New ONR chief charts nine priorities for Navy S&T

The Navy highlighted several of these applied research technologies at the conference, including the rail gun, the shipboard autonomous firefighting robot (SA...

By Lauren Larson
Federal News Radio

Underwater maneuver warfare, electromagnetic maneuver warfare, autonomous engagement, directed energy and cyber information dominance are the future for the Department of the Navy. Those were the main shifts in the updated Naval science and technology strategy, released by the Office of Naval Research Wednesday at the 2015 Naval Future Force S&T Expo in Washington.

Chief of Naval Research Rear Adm.
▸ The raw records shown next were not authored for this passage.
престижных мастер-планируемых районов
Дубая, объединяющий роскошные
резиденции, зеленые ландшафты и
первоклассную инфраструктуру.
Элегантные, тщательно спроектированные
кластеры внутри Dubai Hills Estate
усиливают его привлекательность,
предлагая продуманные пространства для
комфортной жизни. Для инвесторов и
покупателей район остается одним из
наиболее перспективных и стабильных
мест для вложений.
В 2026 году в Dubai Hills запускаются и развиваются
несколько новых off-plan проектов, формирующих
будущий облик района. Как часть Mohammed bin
Mathias Winter laid out the strategy for the S&T community, calling it a living document.

“We look at the flow down from senior leadership, from our chief of naval operations and the commandant of the Marine Corps then we actively go out to our fleet commanders around the world and ask them where the technology gaps are from their perspective,” said Winter, who became the top “mad scientist” for the Navy Dec. 31. “Then we bring that together and have a strategic review to bring that updated strategy to a draft state, then we go back to all of those folks and brief them to make sure we haven’t missed anything.”
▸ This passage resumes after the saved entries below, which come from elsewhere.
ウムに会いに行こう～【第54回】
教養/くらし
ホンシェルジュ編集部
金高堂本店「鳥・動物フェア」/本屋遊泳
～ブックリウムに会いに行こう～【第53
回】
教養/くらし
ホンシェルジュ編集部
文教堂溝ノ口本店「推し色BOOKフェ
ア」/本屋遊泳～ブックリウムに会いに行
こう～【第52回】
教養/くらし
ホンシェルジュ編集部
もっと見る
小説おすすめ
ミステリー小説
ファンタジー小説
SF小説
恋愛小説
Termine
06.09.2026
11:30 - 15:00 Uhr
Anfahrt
Those capability gaps are mapped into nine focus areas under the updated strategy:

  • Assure access to maritime battlespace
  • Autonomy and unmanned systems
  • Electromagnetic maneuver warfare
  • Expeditionary and irregular warfare
  • Information dominance-cyber
  • Platform design and survivability
  • Power and Energy
  • Power projection and integrated defense
  • Warfighter performance

Winter called these “strategic guide posts” for ONR’s academic and industry partners. He said he hoped to alleviate wasted energy by laying out clear and relevant direction.

“They can make logical and efficient investment decisions in the technological areas that they know within an error band are within those strategic guideposts,” he said.

S&T makes up roughly 1 percent of the Navy’s budget, around $2 billion annually from an appropriations account called research and development. Law dictates broadly how the Navy is to spend the money. It’s divided into three categories, Winter said. Basic research accounts for $600 million per year and that’s where the Navy does early research. The second area is applied research, which comes in at $800 million per year. Winter said that’s where the Navy knits together basic applications to become something more mature, but still not ready for broad usage. The third area, advanced technical maturation, receives $600 million per year. That’s is where more mature projects come to fruition.

“The fact that we spend money doing applied and basic research on power generation, on materials for barrels, for projectiles, and then having the foresight to bring it all together to an Electromagnetic Rail Gun, that’s exciting! That is truly a breakthrough in naval gun technology,” said Winter. “We will realize, in the next decade, the ability to integrate a rail gun on a ship at sea, to be able to reduce the overall cost per shot; but also reduce the logistical tail of training and support and resupply that our ships have to go through today with traditional systems.”

The Navy highlighted several of these applied research technologies at the conference, including the rail gun, the shipboard autonomous firefighting robot (SAFFiR), an autonomous swarmboat, and an autonomous flying wing underwater glider.